THE REDBIRD REVIEW
Before the start of a three-game weekend series with the Phillies at Busch Stadium, president of baseball operations John Mozeliak told reporters that Oli Marmol would return as manager in 2024. This set off an angry reaction among fans – at least those who go on social media to vent their frustration. As you might imagine, I have some thoughts on the decision.
1. It’s no surprise. Mozeliak has made a long-term investment in Marmol, starting with Oli’s rise through the team’s minor-league system as a player, coach and manager. That was followed by a major-league coaching apprenticeship that started in 2017. Marmol served as first base coach for two seasons, then was promoted to bench coach before 2019. You could see where this was going. Step by step, Mozeliak put Marmol next in line to become Cardinals manager. The graduation came sooner than anticipated when Mozeliak had a falling out with manager Mike Shildt after the 2021 season. Marmol was Mozeliak’s only candidate for the manager’s gig. After hiring and firing two managers since the All-Star break – Mike Matheny and Shildt – Mozeliak wasn’t going to sack Marmol after two seasons on the job. Erasing another manager would only lead to more withering criticism of Mozeliak for his failure to come up with the right manager to lead the Cardinals. So he’s sticking with Marmol, who will enter this final year of his contract in 2024.

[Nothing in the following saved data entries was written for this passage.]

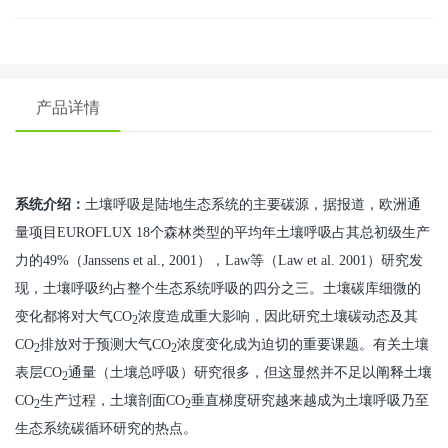
产品详情
系统介绍：
土壤呼吸是陆地生态系统的主要碳源，据报道，欧洲通
量项目EUROFLUX 18个森林类型的平均年土壤呼吸占其总初级生产
力的49%（Janssens et al., 2001），Law等（Law et al. 2001）研究发
现，土壤呼吸约占整个生态系统呼吸的四分之三。土壤碳库细微的
变化都将对大气CO
浓度造成重大影响，因此研究土壤碳动态及其
2
CO
排放对于预测大气CO
浓度变化成为迫切的重要课题。有关土壤
2
2
表层CO
通量（土壤总呼吸）研究很多，但这显然并不足以阐释土壤
2
CO
生产过程，土壤剖面CO
垂直梯度研究越来越成为土壤呼吸乃至
2
2
生态系统碳循环研究的热点。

2. Mozeliak’s loyalty to Marmol is obvious. But what happens if the Cardinals begin flopping around again, early in 2024? Would Mozeliak make a change, or just let Marmol ride it out until the end of the ‘24 season? Another scenario is keeping Marmol in place through 2025 – the final season of Mozeliak’s two-year contract extension issued by chairman Bill DeWitt Jr. In this scenario, management (at some point next season) would extend Marmol’s contract by a year. And after the completion of 2025 – depending on the team’s results – Mozeliak’s successor could choose his own manager as part of the regime change. But that also depends on Mozeliak’s successor. Will the Cardinals promote within – to continue the comfortable buddy-buddy system – or go outside the organization to find a new director of baseball ops to implement a more creative and aggressive vision?

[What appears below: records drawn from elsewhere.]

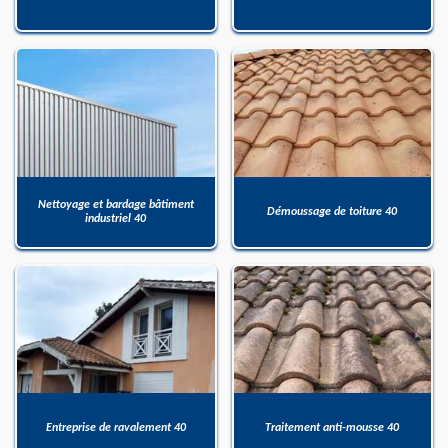
Nettoyage et bardage bâtiment
Démoussage de toiture 40
industriel 40
Entreprise de ravalement 40
Traitement anti-mousse 40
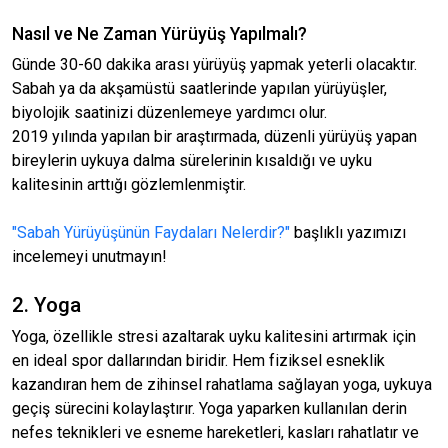
Nasıl ve Ne Zaman Yürüyüş Yapılmalı?
Günde 30-60 dakika arası yürüyüş yapmak yeterli olacaktır.
Sabah ya da akşamüstü saatlerinde yapılan yürüyüşler,
biyolojik saatinizi düzenlemeye yardımcı olur.
2019 yılında yapılan bir araştırmada, düzenli yürüyüş yapan
bireylerin uykuya dalma sürelerinin kısaldığı ve uyku
kalitesinin arttığı gözlemlenmiştir.
"Sabah Yürüyüşünün Faydaları Nelerdir?"
başlıklı yazımızı
incelemeyi unutmayın!
2. Yoga
Yoga, özellikle stresi azaltarak uyku kalitesini artırmak için
en ideal spor dallarından biridir. Hem fiziksel esneklik
kazandıran hem de zihinsel rahatlama sağlayan yoga, uykuya
geçiş sürecini kolaylaştırır. Yoga yaparken kullanılan derin
nefes teknikleri ve esneme hareketleri, kasları rahatlatır ve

3. Marmol’s future is directly related to Mozeliak’s actions in the upcoming offseason. If Mozeliak wants to make his manager look better, he’ll do that by improving this team’s pitching. Both starters and relievers. This season the St. Louis pitching staff ranks 27th among the 30 teams in overall Win Probability Added. The St. Louis starting pitchers rank 29th among 30 in WPA. DeWitt is completing his 28th year of Cardinals’ ownership. The 2023 starting pitching currently ranks 27th among the 28 DeWitt Era teams in single-season ERA, 5.00. And the starters’ WPA is dead last in a season among DeWitt’s 28 Cardinal teams.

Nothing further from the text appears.